-- Data shown follows --

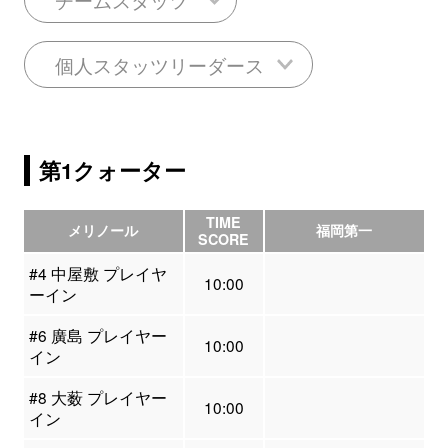
個人スタッツリーダース
第1クォーター
TIME
メリノール
福岡第一
SCORE
#4 中屋敷 プレイヤ
10:00
ーイン
#6 廣島 プレイヤー
10:00
イン
#8 大薮 プレイヤー
10:00
イン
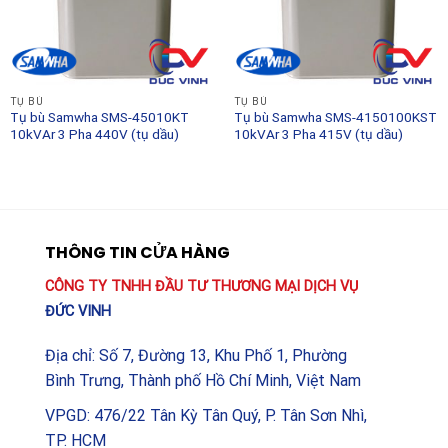
TỤ BÙ
TỤ BÙ
Tụ bù Samwha SMS-45010KT
Tụ bù Samwha SMS-4150100KST
10kVAr 3 Pha 440V (tụ dầu)
10kVAr 3 Pha 415V (tụ dầu)
THÔNG TIN CỬA HÀNG
CÔNG TY TNHH ĐẦU TƯ THƯƠNG MẠI DỊCH VỤ
ĐỨC VINH
Địa chỉ: Số 7, Đường 13, Khu Phố 1, Phường
Bình Trưng, Thành phố Hồ Chí Minh, Việt Nam
VPGD: 476/22 Tân Kỳ Tân Quý, P. Tân Sơn Nhì,
TP. HCM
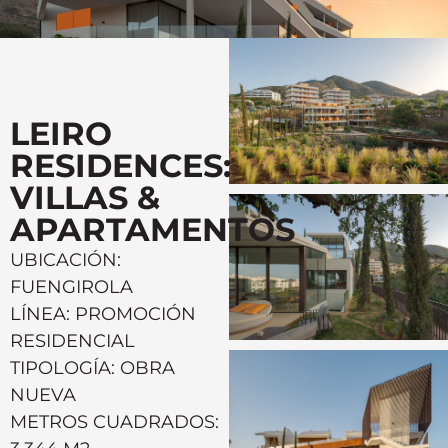
LEIRO
RESIDENCES:
VILLAS &
APARTAMENTOS
UBICACIÓN:
FUENGIROLA
LÍNEA: PROMOCIÓN
RESIDENCIAL
TIPOLOGÍA: OBRA
NUEVA
METROS CUADRADOS:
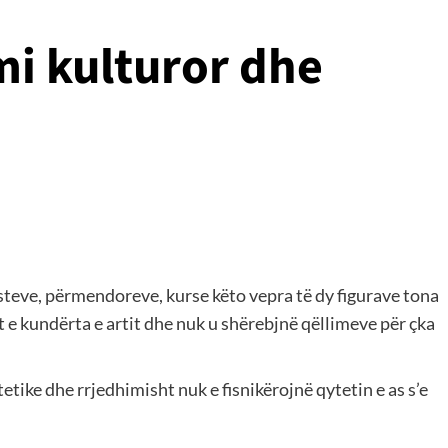
mi kulturor dhe
busteve, përmendoreve, kurse këto vepra të dy figurave tona
jt e kundërta e artit dhe nuk u shërebjnë qëllimeve për çka
tike dhe rrjedhimisht nuk e fisnikërojnë qytetin e as s’e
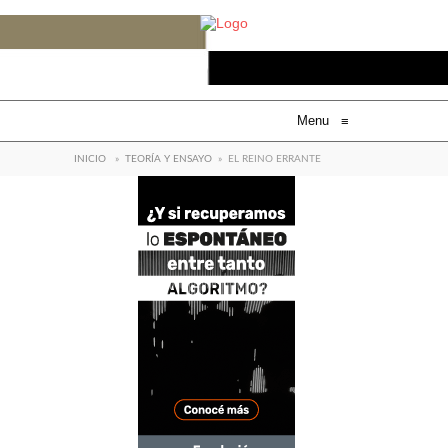
Menu
≡
INICIO
»
TEORÍA Y ENSAYO
»
EL REINO ERRANTE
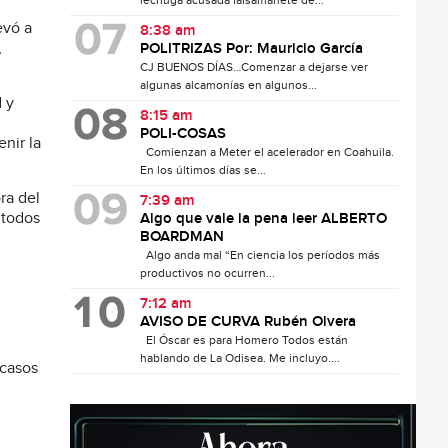
lechuga acusada falsamanete de...
evó a
8:38 am
,
POLITRIZAS Por: Mauricio García
CJ BUENOS DÍAS…Comenzar a dejarse ver
algunas alcamonías en algunos...
 y
8:15 am
POLI-COSAS
nir la
Comienzan a Meter el acelerador en Coahuila.
En los últimos días se...
ra del
7:39 am
 todos
Algo que vale la pena leer ALBERTO
BOARDMAN
Algo anda mal “En ciencia los períodos más
productivos no ocurren...
7:12 am
AVISO DE CURVA Rubén Olvera
El Óscar es para Homero Todos están
hablando de La Odisea. Me incluyo....
 casos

-- Data shown concluded --

__Exercise details__. Pull every line containing "Samwha" out of the material and copy it.

__Written response__.
Tụ bù Samwha SMS-45010KT
Tụ bù Samwha SMS-4150100KST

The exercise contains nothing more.